According to Robert Gagné, the Institute's research director, "We anticipate average annual economic growth in Quebec of 1.6 per cent over the next 20 years, compared with 2.1 per cent over the past 20. Given the slower growth and the fact that Quebec already has the highest taxes and most progressive tax system in Canada, the government will have to cut spending growth."
In the study published today, IdQ suggests three things Quebec can do to achieve a sustainable balanced budget:
- In the short term, the government should eliminate its current $3-billion deficit. How and when to do so is up to the government to decide. But given that Quebec offers its citizens $11 billion more in services than the Canadian average, it has the room to cut spending while still maintaining a higher level of service than other provinces.
- In the longer term, the government should limit growth in health care spending. The Conference Board of Canada calculates that health care spending in Quebec has risen at an average annual pace of 5.2 per cent over the past 10 years. Quebec can improve its budget prospects substantially by lowering that growth rate 1 percentage point to 4.2 per cent.
- Once its short-term targets are achieved, the government should impose a cap on public programs. A cap that allows spending to rise only enough to offset inflation and demographic changes would keep services at constant levels. Any expansion of existing services or the creation of additional ones should be funded either through corresponding spending cuts elsewhere or new fees to cover the additional costs.
Based on its latest analysis of Quebec's public finances and historical trends, as well as on its own forecast models, the IdQ projects that if Quebec maintains the status quo, the growth in its structural deficit and resulting indebtedness will become unsustainable by 2035. The situation is caused mainly by the "two for one" effect of an aging population—over the long term, economic growth and government revenues fall, whereas health care spending rises sharply.
"Like many other Western societies," Mr. Bachand says, "Quebec is entering a phase in its history where an aging population and more modest economic growth will be the norm, and it will have to adapt accordingly."
"The time has come," says IdQ director Mia Homsy, "to apply sustainability standards to the management of public finances and make sure Quebec is able to control its destiny for a long time to come. Fortunately, the right solutions are available, and IdQ intends to develop them."
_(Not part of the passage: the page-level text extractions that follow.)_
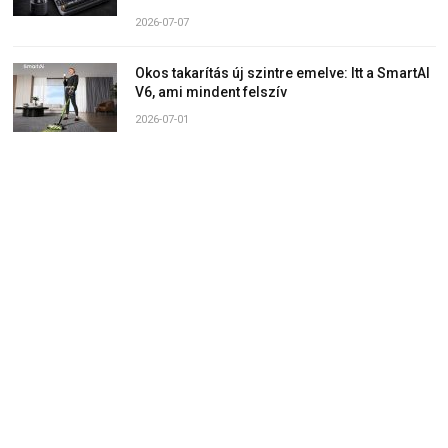
2026-07-07
Okos takarítás új szintre emelve: Itt a SmartAI
V6, ami mindent felszív
2026-07-01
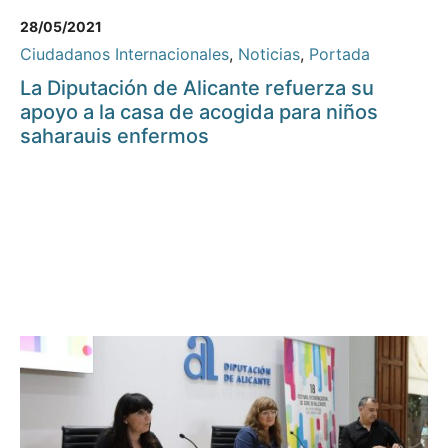
28/05/2021
Ciudadanos Internacionales
,
Noticias
,
Portada
La Diputación de Alicante refuerza su
apoyo a la casa de acogida para niños
saharauis enfermos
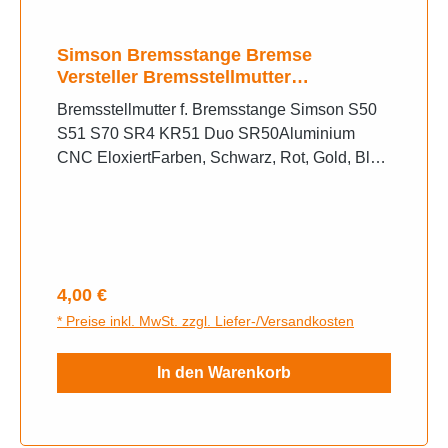
Simson Bremsstange Bremse
Versteller Bremsstellmutter
Bremsstange S50 S51 S70 SR4 KR51
Bremsstellmutter f. Bremsstange Simson S50
Duo SR50
S51 S70 SR4 KR51 Duo SR50Aluminium
CNC EloxiertFarben, Schwarz, Rot, Gold, Blau
bitte bei der Bestellung angeben
Regulärer Preis:
4,00 €
* Preise inkl. MwSt. zzgl. Liefer-/Versandkosten
In den Warenkorb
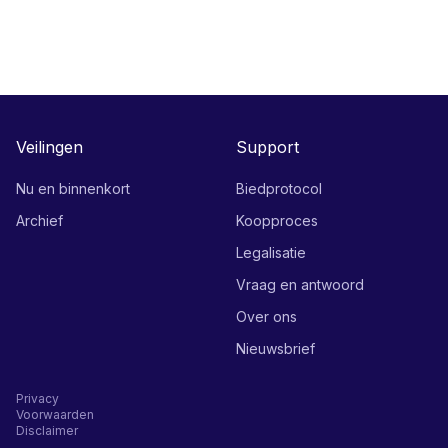
Veilingen
Support
Nu en binnenkort
Biedprotocol
Archief
Koopproces
Legalisatie
Vraag en antwoord
Over ons
Nieuwsbrief
Privacy
Voorwaarden
Disclaimer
The full version of the report is available at the Institut du Québec website: www.institutduquebec.ca.
About the Institut du Québec
The Institut du Québec, a joint venture between The Conference Board of Canada and HEC Montréal, conducts research and studies on the socioeconomic issues facing Quebec. Its purpose is to provide government and the private sector with the necessary tools to make informed decisions and thus build a more dynamic, competitive, and prosperous society.